I took the train to Augusta, my hometown, in one of the last
convoys of emigrant workers in 1946. I left for Belgium. The
convoy slowly passed through Italy. After a few days of travel
and numerous adventures, the train arrived at its destination,
that is Boussu. In that place, at first I was disappointed,
everything was black; I came from the country of the sun and
blue water. But I resigned myself. I came there to work. Then I
installed myself with my future work colleagues in a small
house. I started working in the mines "Sentinelle" and then in
the "Alliance" and some years later in "Vedette de
Saint-Antoine".
Meanwhile there was a recruitment to compose a rescue team and I
took part in it with pride. I continued to follow rescue and
survival courses and to work. I worked for 17 years deep in the
mines. Sometimes I hurt myself but not seriously. But some of my
companions lost their lives down there. In '59, at the "Sentinelle",
during an exercise in cutting the stone, a layer of underground
water was pierced and flooded several galleries that were
intended to hold horses consigned to work at the bottom. For a
month, I nursed, I fed and groomed a horse. Every day I took
care of him and a bond was established between him and me. He
recognized my footsteps and my whistle. He was glad to see me
every time. Later the horse could be bridled and he was called
"Noah" because he had been rescued from the waters. For this
act, I received a silver medal against animal cruelty.

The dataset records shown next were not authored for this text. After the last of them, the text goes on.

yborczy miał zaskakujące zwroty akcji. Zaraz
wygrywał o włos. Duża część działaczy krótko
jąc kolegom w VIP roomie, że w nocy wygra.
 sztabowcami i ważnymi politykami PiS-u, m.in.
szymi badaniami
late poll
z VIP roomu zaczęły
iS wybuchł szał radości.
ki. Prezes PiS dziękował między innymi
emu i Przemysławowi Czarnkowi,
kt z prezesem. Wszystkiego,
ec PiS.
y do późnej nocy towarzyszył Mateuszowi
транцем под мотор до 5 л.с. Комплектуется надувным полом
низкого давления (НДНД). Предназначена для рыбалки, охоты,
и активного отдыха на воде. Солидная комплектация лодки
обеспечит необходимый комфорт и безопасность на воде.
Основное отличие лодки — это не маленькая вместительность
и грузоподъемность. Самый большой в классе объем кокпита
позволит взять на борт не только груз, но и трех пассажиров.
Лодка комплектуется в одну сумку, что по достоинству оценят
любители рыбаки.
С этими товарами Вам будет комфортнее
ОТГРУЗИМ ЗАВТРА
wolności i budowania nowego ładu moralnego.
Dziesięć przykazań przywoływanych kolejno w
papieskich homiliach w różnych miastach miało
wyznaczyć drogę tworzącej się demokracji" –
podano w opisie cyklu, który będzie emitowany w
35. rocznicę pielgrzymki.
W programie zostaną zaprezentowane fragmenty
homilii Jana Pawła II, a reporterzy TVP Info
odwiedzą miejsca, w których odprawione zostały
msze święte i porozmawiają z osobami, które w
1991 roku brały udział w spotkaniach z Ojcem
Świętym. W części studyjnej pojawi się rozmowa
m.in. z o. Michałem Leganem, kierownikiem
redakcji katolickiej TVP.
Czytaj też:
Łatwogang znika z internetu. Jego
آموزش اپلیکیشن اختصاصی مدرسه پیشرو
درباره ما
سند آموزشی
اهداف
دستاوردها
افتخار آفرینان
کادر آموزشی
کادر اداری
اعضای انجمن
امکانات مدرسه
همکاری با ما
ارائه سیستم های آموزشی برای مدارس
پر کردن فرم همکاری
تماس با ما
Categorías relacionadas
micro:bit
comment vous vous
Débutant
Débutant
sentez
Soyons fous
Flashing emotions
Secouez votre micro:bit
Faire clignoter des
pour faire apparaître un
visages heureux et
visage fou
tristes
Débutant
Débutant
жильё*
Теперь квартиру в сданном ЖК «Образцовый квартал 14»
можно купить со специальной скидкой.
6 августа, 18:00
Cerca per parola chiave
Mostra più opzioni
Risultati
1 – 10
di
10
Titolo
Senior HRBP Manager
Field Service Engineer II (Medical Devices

Some rescues have been less successful. An example among others
was "Marcasse". A loss of life due to grisou. No one was saved.

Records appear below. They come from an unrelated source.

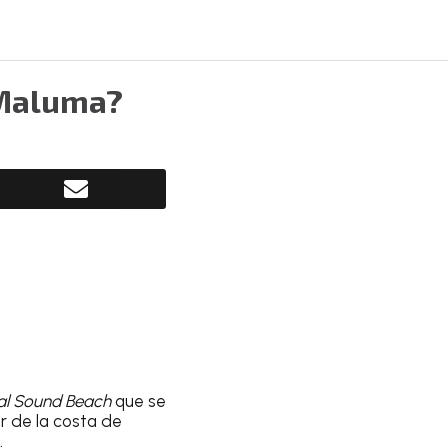
 Maluma?
val Sound Beach
que se
r de la costa de
.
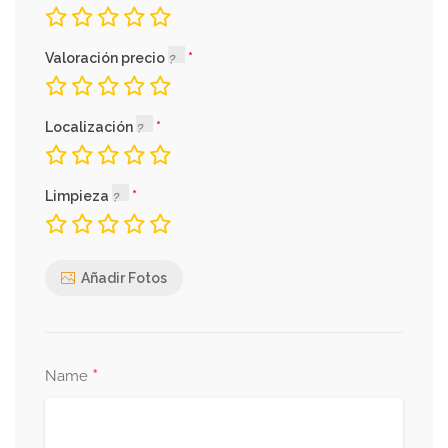
Valoración precio
Localización
Limpieza
Añadir Fotos
*
Name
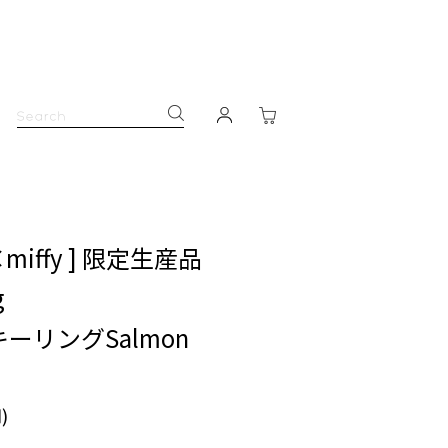
×miffy ] 限定生産品
g
ーリングSalmon
)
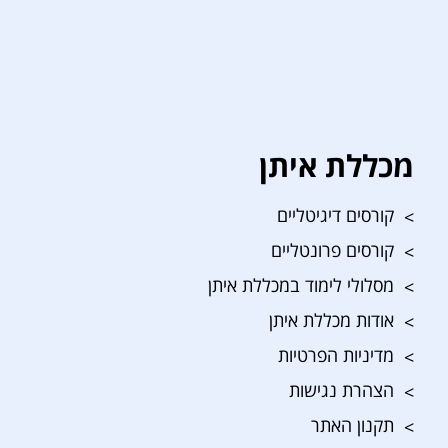
מכללת איתן
קורסים דיגיטליים
קורסים פרונטליים
מסלולי לימוד במכללת איתן
אודות מכללת איתן
מדיניות הפרטיות
הצהרת נגישות
תקנון האתר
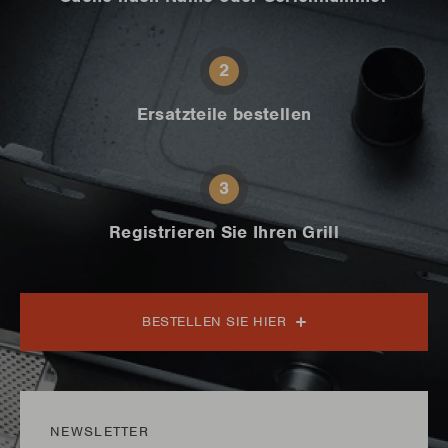
2
Ersatzteile bestellen
3
Registrieren Sie Ihren Grill
BESTELLEN SIE HIER
NEWSLETTER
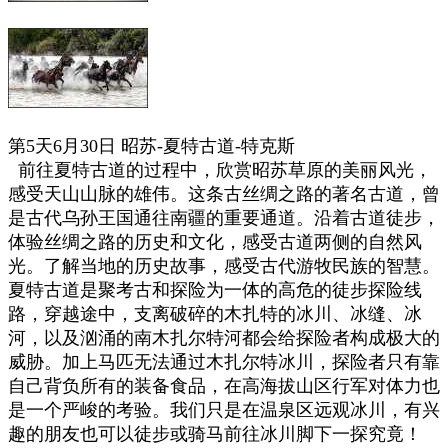
第5天6月30日 昭苏-夏特古道
-特克斯
前往夏特古道的过程中，欣赏昭苏草原的美丽风光，
感受天山山脉的雄伟。这条古丝绸之路的著名古道，曾
是古代乌孙王国通往南疆的重要通道。沿着古道徒步，
体验丝绸之路的历史和文化，感受古道两侧的自然风
光。了解当地的历史故事，感受古代游牧民族的智慧。
夏特古道是聚考古和探险为一体的高危的徒步探险线
路，穿越途中，支离破碎的木扎特的冰川、冰缝、冰
河，以及汹涌的南木扎尔特河都会给探险者构成极大的
威胁。加上马匹无法通过木扎尔特冰川，探险者只有靠
自己背负所有的装备食品，在高海拔山区行军对体力也
是一个严峻的考验。我们只是在温泉区远观冰川，有兴
趣的朋友也可以徒步或骑马前往冰川脚下一探究竟！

Then came the catastrophe, the most terrible that the country
has known: "Le Bois du Casier à Marcinelles". Arriving in the
fall, my team of the "grand trait de Frameries" worked a whole
month to rescue these men stuck in the bottom of the mine.
Unfortunately the number of victims was heavy. More than 250
lost their lives. Numerous scenes were frightening to see and it
took strength and courage to reassemble all those lifeless
bodies and bring them back to their families, who waited for
these living men with so much hope. At the end of this terrible
rescue, the team received one of the highest distinctions for
this humanitarian act: the "Carnegie Hero Fund". From the
Italian Government I received the "Order of the Star of
Solidarity". My team and I received congratulations, honors and
thanks from the families of the deceased miners from the hands
of King Baudoin. And finally we received a Gold Medal from the
Belgian Government for that humanitarian act. Yes, I really
loved my job as a bottom miner and I am very proud of it. To all
my living colleagues, when they come there, where I now live, we
will talk again among ourselves, of stories lived in Bouviaux,
of coal and grisou. Here is the story of a miner called Agrillo
Salvatore." A simple and genuine story, like the man who
told it, and which needs no further comment.